Other than a nasty sore throat afterwards, normally the dilation surgery is no big deal. The surgery itself takes less than an hour. In fact, for most people it’s usually done on a outpatient basis. But because of my lung disease(s)and how touchy my airways can be, I usually end up staying in the hospital for a day or two. The reason this is in the so- so category, is because Ill probably have to have these throat surgeries for the rest of my life. To date I’ve had 5 surgeries, but hopefully the intervals in between surgeries will decrease over time.
The wrap up:
So those are the major good, bad and so-so things happening with my body. Interestingly, the other conditions mentioned above are all in some way or another, related to my asthma.
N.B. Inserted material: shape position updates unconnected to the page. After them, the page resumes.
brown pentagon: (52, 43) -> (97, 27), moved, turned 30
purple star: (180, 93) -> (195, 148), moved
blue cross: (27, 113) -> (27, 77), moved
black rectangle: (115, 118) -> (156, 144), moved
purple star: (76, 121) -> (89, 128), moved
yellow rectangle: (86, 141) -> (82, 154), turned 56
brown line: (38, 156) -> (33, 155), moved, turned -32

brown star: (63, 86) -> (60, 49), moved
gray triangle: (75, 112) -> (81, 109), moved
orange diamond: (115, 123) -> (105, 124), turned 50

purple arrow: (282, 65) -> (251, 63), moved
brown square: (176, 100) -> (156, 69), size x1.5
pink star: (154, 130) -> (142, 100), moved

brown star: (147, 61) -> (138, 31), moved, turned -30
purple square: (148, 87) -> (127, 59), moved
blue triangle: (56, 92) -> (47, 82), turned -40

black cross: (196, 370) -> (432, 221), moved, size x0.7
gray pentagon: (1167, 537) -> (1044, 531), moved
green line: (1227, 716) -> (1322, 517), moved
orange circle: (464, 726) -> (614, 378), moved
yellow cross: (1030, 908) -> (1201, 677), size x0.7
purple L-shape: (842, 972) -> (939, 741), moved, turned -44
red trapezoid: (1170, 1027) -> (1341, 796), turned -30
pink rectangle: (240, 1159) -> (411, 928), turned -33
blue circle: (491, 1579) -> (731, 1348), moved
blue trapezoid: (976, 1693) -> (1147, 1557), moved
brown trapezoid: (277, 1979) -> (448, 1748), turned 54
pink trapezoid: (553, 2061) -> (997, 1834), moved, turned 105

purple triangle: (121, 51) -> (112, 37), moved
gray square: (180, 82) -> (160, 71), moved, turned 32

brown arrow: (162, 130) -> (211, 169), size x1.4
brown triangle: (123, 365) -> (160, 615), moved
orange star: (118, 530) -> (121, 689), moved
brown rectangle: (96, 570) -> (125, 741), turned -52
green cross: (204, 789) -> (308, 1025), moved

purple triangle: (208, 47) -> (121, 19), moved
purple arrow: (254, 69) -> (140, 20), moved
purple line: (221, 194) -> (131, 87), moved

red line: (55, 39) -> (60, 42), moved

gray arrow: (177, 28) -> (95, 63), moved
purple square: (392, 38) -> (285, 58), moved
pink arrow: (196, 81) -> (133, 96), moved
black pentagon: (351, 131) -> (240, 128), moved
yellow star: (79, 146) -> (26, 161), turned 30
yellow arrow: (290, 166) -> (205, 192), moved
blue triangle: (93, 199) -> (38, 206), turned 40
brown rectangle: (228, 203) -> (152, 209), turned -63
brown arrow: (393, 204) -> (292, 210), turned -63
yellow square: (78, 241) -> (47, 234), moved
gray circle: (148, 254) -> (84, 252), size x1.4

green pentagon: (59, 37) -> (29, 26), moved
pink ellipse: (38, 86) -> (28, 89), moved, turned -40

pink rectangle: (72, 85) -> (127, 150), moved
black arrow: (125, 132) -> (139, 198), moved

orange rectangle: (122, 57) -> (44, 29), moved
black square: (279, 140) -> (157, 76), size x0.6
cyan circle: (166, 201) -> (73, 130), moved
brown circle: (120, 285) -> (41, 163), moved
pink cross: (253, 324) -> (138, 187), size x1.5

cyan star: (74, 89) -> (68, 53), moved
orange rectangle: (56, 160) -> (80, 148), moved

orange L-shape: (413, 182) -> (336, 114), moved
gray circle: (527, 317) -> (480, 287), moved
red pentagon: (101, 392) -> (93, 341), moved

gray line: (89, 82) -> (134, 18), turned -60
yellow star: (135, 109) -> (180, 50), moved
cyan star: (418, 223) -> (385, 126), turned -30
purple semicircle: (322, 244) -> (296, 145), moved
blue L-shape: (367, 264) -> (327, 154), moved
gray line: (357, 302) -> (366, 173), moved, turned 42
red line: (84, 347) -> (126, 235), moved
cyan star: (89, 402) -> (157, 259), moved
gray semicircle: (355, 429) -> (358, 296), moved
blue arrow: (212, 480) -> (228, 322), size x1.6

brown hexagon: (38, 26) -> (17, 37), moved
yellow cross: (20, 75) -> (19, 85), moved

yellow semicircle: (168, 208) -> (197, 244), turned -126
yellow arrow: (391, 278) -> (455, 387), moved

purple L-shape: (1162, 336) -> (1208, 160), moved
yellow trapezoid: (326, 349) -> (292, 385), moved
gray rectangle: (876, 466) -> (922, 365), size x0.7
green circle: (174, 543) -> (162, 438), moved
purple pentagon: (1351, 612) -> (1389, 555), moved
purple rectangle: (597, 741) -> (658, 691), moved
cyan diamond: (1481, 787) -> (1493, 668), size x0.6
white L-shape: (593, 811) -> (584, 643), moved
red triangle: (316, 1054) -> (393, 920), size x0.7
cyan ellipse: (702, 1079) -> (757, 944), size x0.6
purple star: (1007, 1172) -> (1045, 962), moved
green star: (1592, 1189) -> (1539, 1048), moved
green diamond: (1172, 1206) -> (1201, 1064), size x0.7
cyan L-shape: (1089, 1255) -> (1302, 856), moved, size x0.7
That’s why it’s so important to take your asthma or COPD seriously and to attack it from all angles.
But Id like to end this post with one last piece of good news….
17 years into my Fitness walking journey, which is also how long this blog has been in existence, Im still at it. Despite the seemly endless pile on of health burdens, I continue to get out and walk 2 to 3 miles, sometimes more. I walk almost every day, uphill, downhill, rain or shine, pain or no pain, short of breath or not so short of breath. I also continue to play the bass guitar when my neck and hand pain allow. Its not only a great mental escape for me, but its actually a good way to maintain hand and finger dexterity, which has been affected by the stenosis in neck.
In the long run I believe I’ve benefitted from my commitment to exercise, active involvement in my health care, and the sheer willpower not to be a victim of my circumstances. Because at age 67 and at the amazement of a lot of health professionals and scientists who study weirdos like me, Im still around and have no intention of slowing down anytime soon.